O golpe militar que destituiu o presidente Salvador Allende no Chile completa 48 anos neste sábado, 11 de setembro. Allende, um dos fundadores do Partido Socialista, foi eleito em 1970 por meio da plataforma Unidade Popular, que reuniu diversas organizações sociais chilenas em torno de um projeto de reformas de base para o país.
Em apenas três anos de gestão, Salvador Allende nacionalizou as reservas de cobre chilenas, que representam hoje cerca de 30% do mineral disponível no mundo, estatizou bancos, levou adiante uma reforma agrária e ainda propunha a refundação do Estado chileno a partir de uma nova constituição.
Carlos Casanueva Trancoso, militante do Partido Comunista do Chile, afirmou que há 48 anos, com Salvador Allende e a via chilena ao socialismo, o país teve um projeto para construir uma sociedade melhor para os chilenos e as chilenas. “Interrompido por um golpe fascista. O fascismo instaura um sistema que até então era de laboratório, com a teoria dos Chicago Boys do neoliberalismo”, disse.
Em 1973, na metade do mandato, Allende foi morto e deposto pelo golpe comandando pelo general Augusto Pinochet, que estabeleceu um regime militar durante 17 anos no Chile. Apesar da redemocratização em 1990, somente agora em 2021 o povo chileno conseguiu criar os mecanismos, entre eles a instalação de uma Assembleia Constituinte, para elaborar uma nova constituição e abandonar as heranças da ditadura.

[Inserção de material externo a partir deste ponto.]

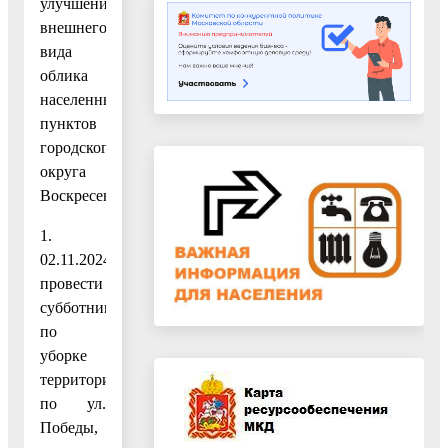
улучшения
внешнего
вида
облика
населенных
пунктов
городского
округа
Воскресенск:
1.
02.11.2024
провести
субботник
по
уборке
территории
по ул.
Победы,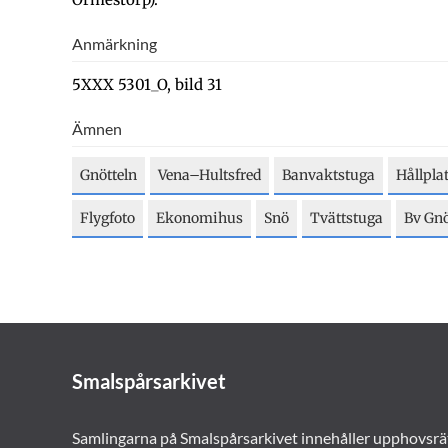
Anmärkning
5XXX 5301_O, bild 31
Ämnen
Gnötteln
Vena–Hultsfred
Banvaktstuga
Hållpla
Flygfoto
Ekonomihus
Snö
Tvättstuga
Bv Gnöt
Smalspårsarkivet
Samlingarna på Smalspårsarkivet innehåller upphovsrä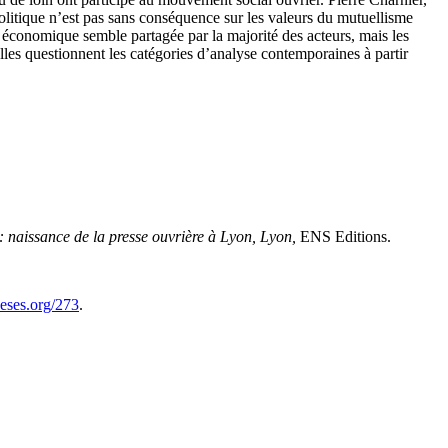
olitique n’est pas sans conséquence sur les valeurs du mutuellisme
sme économique semble partagée par la majorité des acteurs, mais les
les questionnent les catégories d’analyse contemporaines à partir
: naissance de la presse ouvrière à Lyon,
Lyon
,
ENS Editions.
eses.org/273
.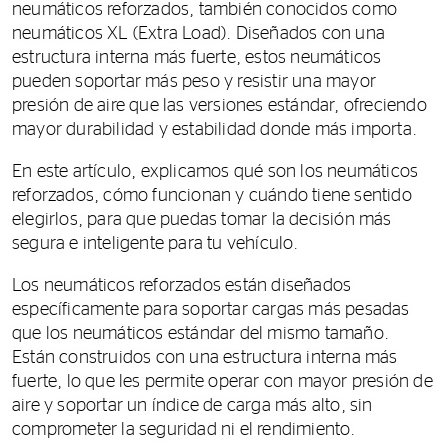
neumáticos reforzados, también conocidos como
neumáticos XL (Extra Load). Diseñados con una
estructura interna más fuerte, estos neumáticos
pueden soportar más peso y resistir una mayor
presión de aire que las versiones estándar, ofreciendo
mayor durabilidad y estabilidad donde más importa.
En este artículo, explicamos qué son los neumáticos
reforzados, cómo funcionan y cuándo tiene sentido
elegirlos, para que puedas tomar la decisión más
segura e inteligente para tu vehículo.
Los neumáticos reforzados están diseñados
específicamente para soportar cargas más pesadas
que los neumáticos estándar del mismo tamaño.
Están construidos con una estructura interna más
fuerte, lo que les permite operar con mayor presión de
aire y soportar un índice de carga más alto, sin
comprometer la seguridad ni el rendimiento.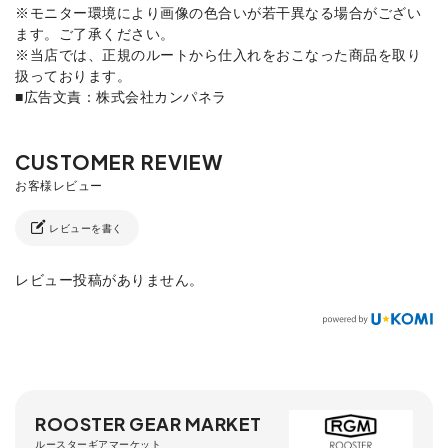
※モニター環境により画像の色合いが若干異なる場合がござい
ます。ご了承ください。
※当店では、正規のルートから仕入れをおこなった商品を取り
扱っております。
■広告文責：株式会社カンパネラ
レビューを書く
レビュー投稿がありません。
ROOSTER GEAR MARKET
ルースターギアマーケット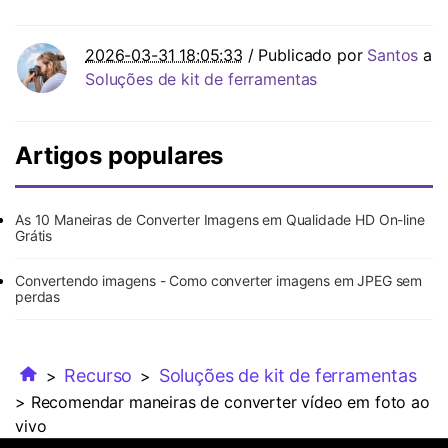
2026-03-31 18:05:33
/ Publicado por
Santos
a
Soluções de kit de ferramentas
Artigos populares
As 10 Maneiras de Converter Imagens em Qualidade HD On-line
Grátis
Convertendo imagens - Como converter imagens em JPEG sem
perdas
Recurso
Soluções de kit de ferramentas
>
>
> Recomendar maneiras de converter vídeo em foto ao
vivo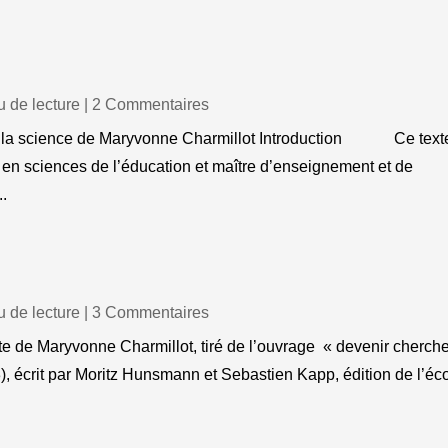
 de lecture
| 2 Commentaires
 de la science de Maryvonne Charmillot Introduction Ce text
e en sciences de l’éducation et maître d’enseignement et de
..
 de lecture
| 3 Commentaires
exte de Maryvonne Charmillot, tiré de l’ouvrage « devenir cherche
), écrit par Moritz Hunsmann et Sebastien Kapp, édition de l’éc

O sistema neoliberal, aplicado no Chile, como país modelo para toda a América Latina, gerou uma das sociedades mais desiguais do mundo. De acordo com a Comissão Econômica Para América Latina e o Caribe (Cepal), 1% da população chilena concentra 26% da riqueza, já 66% dos chilenos possuem 2% do capital que circula no país.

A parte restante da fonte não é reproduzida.